The New Yorker:

Why Western writers have shrouded the history of Rapa Nui in myth and mystery.

By Margaret Talbot

Finding out what actually happened in the deep past can be a slog, so when ancient history is packaged as mystery—spine-tingling but solvable—it’s hard to resist. Who doesn’t want to know how a lost civilization got lost, or where it might be hiding? The trouble is that what gets touted as a lost civilization often turns out to have been there all along. The people who can’t or won’t see the continuity in front of them have typically been European adventurers or armchair archeologists, busy spinning dismissive theories about the cultures of non-Europeans. The idea that the Pyramids of Egypt are so awesome they could only have been built by aliens is now a meme-able joke, fodder for Reddit debunkers and cheesy History Channel shows.

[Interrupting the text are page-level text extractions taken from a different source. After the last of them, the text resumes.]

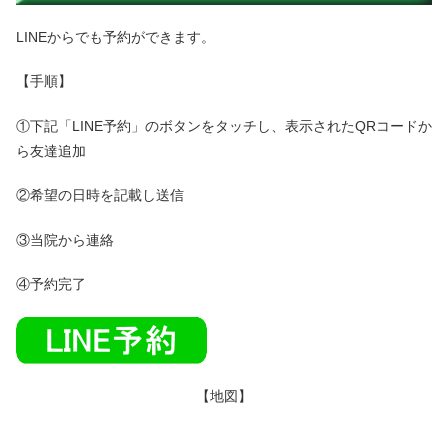
LINEからでも予約ができます。
【手順】
①下記「LINE予約」のボタンをタッチし、表示されたQRコードか
ら友達追加
②希望の日時を記載し送信
③当院から連絡
④予約完了
【地図】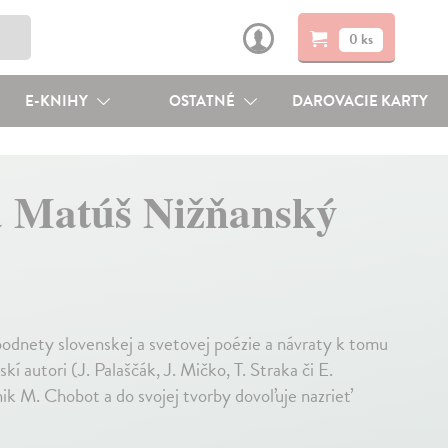
0 ks
E-KNIHY
OSTATNÉ
DAROVACIE KARTY
ha Matúš Nižňanský
odnety slovenskej a svetovej poézie a návraty k tomu
kí autori (J. Palaščák, J. Mičko, T. Straka či E.
nik M. Chobot a do svojej tvorby dovoľuje nazrieť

Still, the fancy persists, implanted like a microchip, ever since Erich von Däniken’s 1968 best-seller, “Chariots of the Gods,” begat the hugely popular 1973 television special “In Search of Ancient Astronauts.” Von Däniken argued that extraterrestrials must have visited Earth to lend a hand with various prehistoric undertakings—the Pyramids, the massive stone carvings of Easter Island, the Nazca Lines. What may have begun as trippy speculation fed on a darker premise: that the present-day peoples of Africa, Polynesia, or Latin America were simply not impressive enough to have had ancestors capable of such feats. (Stonehenge was the rare European site to make an appearance among von Däniken’s confounding examples.)